> [SUPPLIED RECORDS]
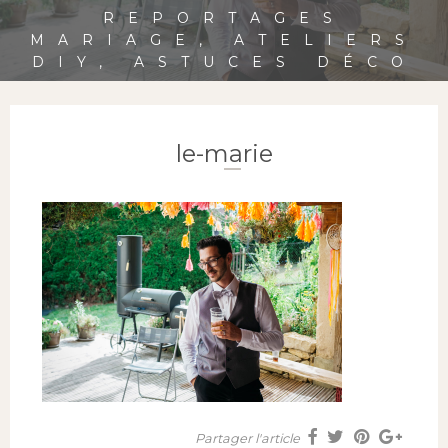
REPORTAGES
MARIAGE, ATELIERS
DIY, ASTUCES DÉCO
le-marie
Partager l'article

...

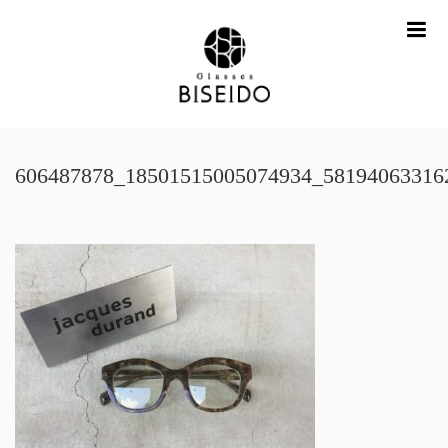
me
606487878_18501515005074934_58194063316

--

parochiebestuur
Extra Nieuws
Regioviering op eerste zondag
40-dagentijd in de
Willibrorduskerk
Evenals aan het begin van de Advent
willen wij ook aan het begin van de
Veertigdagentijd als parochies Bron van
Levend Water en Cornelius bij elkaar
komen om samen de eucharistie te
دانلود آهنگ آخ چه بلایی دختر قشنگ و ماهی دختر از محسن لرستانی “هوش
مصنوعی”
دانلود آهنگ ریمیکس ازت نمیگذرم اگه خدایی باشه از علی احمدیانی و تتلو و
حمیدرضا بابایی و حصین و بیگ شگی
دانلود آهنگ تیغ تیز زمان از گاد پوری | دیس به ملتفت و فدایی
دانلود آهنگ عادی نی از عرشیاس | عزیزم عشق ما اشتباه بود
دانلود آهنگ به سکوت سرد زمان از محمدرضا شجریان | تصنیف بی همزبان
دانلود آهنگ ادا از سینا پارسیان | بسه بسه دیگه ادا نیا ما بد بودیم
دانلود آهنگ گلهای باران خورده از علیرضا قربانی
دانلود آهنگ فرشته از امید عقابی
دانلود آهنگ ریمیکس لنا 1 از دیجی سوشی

> [YOUR TASK] Looking back over the listing above, how many lines include the word "زمان"? Give the number and nothing more.

> [ANSWER SPACE] 2